Baby takes a swim

August 2, 2000


I received a formal invitation to watch my seven-month-old granddaughter take a first swim. My daughter-in-law knows that I will be as thrilled to do this as if I had been invited to Buckingham Palace for high tea. Visiting from California, she must dole out each precious moment between two Springville grandmas, and this special treat happens to be at the other grandma’s house.

I race to finish my morning work so that, if necessary, I will have hours to watch this magical creature perform impossible feats. I don’t take my camera because I don’t want to take pictures now, my first time watching. I’m afraid to spoil this moment. I want to enjoy every second this first time.

When I arrive, our princess is decked out in a stretchy pink bathing suit that makes her chubby body look like a “love sausage.” My hand itch to hold her and I’m allowed to carry her outside to the waiting plastic pool filled with warmed water.

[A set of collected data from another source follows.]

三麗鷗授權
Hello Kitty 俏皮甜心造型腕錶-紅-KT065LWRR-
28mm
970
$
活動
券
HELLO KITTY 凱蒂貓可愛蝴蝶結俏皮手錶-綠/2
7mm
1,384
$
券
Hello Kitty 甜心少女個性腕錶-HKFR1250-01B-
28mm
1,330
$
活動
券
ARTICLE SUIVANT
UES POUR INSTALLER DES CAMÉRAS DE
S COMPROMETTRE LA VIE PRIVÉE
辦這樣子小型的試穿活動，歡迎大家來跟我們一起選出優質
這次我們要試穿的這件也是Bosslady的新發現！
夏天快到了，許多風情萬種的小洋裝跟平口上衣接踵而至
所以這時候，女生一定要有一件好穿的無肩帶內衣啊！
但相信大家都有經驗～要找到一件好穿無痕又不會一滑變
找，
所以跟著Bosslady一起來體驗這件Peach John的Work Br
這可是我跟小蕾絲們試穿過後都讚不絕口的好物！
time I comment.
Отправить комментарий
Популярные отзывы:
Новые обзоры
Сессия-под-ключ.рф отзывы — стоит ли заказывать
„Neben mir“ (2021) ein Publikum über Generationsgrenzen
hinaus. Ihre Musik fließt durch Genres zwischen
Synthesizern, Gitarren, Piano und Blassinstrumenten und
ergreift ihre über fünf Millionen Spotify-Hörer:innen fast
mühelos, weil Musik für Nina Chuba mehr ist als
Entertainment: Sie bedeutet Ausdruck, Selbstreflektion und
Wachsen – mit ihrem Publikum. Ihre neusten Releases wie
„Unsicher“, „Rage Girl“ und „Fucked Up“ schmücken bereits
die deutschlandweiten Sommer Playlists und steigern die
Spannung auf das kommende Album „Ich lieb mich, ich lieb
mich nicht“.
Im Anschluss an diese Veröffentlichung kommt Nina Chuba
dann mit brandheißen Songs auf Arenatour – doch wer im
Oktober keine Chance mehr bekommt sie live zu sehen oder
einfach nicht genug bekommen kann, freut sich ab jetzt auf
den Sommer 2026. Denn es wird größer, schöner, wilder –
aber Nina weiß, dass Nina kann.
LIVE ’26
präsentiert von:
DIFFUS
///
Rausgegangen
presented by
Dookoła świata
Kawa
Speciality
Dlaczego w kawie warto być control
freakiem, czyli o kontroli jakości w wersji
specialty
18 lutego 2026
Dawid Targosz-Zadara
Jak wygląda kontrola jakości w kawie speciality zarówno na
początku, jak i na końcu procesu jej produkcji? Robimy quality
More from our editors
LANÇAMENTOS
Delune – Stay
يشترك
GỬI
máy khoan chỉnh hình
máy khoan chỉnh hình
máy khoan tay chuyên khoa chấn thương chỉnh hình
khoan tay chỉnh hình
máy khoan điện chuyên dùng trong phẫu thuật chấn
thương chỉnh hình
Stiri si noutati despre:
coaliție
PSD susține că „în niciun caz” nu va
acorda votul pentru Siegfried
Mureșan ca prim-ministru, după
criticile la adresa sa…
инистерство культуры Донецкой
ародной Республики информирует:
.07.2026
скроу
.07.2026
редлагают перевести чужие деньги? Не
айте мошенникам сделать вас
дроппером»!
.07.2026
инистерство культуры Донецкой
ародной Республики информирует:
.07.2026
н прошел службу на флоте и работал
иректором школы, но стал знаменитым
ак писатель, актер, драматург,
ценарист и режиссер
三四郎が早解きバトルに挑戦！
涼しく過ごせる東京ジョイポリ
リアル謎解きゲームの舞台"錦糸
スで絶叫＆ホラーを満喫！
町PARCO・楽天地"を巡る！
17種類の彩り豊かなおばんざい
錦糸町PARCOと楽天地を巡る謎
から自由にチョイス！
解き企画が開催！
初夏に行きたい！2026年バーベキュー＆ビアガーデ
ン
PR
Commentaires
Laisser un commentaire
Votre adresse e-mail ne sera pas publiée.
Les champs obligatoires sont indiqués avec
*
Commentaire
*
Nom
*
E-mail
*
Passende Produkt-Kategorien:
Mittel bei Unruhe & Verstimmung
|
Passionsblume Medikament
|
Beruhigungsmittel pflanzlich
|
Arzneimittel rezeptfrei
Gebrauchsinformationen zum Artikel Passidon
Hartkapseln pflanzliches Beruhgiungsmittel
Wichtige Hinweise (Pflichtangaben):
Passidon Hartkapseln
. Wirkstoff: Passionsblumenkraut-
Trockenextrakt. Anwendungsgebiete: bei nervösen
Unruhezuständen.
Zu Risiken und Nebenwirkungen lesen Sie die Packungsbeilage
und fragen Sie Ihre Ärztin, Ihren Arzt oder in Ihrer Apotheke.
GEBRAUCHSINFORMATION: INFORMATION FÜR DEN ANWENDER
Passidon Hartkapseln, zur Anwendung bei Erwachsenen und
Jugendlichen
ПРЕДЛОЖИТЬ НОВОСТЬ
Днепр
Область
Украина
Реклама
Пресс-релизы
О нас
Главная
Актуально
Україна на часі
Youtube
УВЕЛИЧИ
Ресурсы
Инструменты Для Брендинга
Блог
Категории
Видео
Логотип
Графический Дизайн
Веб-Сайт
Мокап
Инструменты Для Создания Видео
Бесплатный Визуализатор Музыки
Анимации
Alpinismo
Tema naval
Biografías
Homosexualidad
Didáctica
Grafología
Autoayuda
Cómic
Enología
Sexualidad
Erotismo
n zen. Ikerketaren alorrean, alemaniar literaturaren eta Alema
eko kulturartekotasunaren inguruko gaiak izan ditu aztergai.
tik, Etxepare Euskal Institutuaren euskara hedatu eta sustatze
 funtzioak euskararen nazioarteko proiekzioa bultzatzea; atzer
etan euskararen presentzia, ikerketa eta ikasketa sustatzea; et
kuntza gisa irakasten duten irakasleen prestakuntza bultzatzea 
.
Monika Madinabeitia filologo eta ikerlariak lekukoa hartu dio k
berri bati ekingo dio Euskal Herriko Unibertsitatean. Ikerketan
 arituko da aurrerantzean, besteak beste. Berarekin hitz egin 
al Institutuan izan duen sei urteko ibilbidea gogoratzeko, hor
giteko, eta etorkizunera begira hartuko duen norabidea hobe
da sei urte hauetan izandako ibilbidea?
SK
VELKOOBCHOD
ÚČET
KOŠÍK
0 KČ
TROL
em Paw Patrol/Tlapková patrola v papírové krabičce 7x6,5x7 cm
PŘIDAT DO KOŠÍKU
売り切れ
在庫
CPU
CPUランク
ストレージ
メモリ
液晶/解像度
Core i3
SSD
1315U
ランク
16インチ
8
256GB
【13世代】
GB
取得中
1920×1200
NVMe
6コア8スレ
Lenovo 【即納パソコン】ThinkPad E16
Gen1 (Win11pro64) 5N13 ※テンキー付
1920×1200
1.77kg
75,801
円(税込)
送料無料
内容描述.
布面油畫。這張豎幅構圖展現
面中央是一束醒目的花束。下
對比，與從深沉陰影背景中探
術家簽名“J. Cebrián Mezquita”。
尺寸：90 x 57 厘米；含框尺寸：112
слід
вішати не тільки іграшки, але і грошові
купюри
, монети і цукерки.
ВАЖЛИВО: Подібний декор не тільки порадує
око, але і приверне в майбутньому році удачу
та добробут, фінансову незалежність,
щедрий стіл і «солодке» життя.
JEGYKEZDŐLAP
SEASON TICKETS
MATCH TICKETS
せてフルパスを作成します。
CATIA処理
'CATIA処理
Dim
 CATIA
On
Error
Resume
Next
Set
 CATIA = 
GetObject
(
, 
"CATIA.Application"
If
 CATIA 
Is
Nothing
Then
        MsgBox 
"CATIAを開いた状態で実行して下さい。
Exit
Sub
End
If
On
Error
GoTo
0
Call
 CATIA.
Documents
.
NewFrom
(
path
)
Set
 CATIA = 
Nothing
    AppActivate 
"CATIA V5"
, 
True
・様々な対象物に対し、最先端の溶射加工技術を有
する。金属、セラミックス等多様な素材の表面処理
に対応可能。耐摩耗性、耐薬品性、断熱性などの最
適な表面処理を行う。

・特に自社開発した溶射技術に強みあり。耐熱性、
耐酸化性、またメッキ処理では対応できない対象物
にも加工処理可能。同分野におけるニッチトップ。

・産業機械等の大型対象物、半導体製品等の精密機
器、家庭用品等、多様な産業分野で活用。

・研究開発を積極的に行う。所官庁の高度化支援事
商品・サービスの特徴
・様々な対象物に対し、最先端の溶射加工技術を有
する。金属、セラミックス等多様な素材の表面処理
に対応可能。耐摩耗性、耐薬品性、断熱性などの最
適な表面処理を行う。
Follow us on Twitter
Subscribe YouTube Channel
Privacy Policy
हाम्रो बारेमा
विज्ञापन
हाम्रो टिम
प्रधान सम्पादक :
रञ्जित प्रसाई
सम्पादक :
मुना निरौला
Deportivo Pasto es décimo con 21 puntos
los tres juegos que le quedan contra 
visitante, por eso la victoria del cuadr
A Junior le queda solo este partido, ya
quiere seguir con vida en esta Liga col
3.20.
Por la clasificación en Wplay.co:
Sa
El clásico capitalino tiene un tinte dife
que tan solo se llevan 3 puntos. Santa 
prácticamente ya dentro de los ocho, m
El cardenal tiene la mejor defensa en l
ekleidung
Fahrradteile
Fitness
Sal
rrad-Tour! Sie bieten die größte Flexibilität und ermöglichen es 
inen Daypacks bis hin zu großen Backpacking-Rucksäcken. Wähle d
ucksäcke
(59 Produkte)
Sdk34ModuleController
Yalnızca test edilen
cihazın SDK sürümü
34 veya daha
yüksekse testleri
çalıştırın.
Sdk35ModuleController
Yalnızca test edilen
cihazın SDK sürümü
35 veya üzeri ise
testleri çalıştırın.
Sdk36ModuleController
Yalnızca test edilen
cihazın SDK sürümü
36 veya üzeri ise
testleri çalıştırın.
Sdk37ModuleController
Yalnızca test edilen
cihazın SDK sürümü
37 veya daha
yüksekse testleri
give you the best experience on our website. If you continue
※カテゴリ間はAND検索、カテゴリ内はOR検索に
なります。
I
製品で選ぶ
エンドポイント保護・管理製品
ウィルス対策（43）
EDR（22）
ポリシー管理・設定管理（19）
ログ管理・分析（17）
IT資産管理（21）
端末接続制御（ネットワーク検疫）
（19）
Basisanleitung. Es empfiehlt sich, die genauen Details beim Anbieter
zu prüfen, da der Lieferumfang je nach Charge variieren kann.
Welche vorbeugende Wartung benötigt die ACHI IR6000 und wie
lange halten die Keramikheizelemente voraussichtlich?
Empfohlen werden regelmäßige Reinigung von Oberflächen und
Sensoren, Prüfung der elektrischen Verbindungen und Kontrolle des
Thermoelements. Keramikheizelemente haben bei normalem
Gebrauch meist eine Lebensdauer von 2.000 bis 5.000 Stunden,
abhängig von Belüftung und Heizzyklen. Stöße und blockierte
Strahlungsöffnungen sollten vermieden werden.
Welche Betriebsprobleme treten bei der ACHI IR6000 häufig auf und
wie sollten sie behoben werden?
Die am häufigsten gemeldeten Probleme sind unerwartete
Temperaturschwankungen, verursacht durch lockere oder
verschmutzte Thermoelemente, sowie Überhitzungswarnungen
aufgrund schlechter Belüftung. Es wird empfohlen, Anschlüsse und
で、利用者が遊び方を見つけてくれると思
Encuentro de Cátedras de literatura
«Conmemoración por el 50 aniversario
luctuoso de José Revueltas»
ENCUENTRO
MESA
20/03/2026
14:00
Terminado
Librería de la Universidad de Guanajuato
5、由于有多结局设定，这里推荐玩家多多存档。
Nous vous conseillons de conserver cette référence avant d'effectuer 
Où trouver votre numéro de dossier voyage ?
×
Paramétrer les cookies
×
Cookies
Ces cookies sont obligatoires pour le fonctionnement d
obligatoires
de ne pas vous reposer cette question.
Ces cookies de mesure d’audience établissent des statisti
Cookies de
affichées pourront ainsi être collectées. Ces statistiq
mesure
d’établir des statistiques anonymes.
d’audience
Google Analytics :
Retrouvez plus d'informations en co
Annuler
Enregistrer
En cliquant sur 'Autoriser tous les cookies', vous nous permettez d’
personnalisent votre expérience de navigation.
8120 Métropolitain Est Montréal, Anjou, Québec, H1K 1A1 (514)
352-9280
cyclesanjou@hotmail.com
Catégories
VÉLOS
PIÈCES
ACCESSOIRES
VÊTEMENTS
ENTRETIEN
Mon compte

We all stand around watching, all our attention glued to baby and water, and I place her in the pool as if she was a goddess and we her slavish acolytes.

She easily rises to the occasion.

Her baby arms start to flail, tentatively at first. She splashes soft splashes as her skin adjusts to the outdoor air and the feel of the water. Her first experimental efforts give way as she begins to understand how to do this. Soon her fists begin to move faster and faster and whole plumes of water fly into the air, splashing into her face and eyes, covering the ground with an ocean of displaced droplets.

I sit happily in the water on the grass, my cotton pants slowly soaking up the sides of my legs. Blissfully rapt, for al I know I could be drowning. She stops, looks up at us and smiles. We are stolen from our senses. We laugh, exclaiming at he prowess, applauding her every effort as she becomes more and more energetic.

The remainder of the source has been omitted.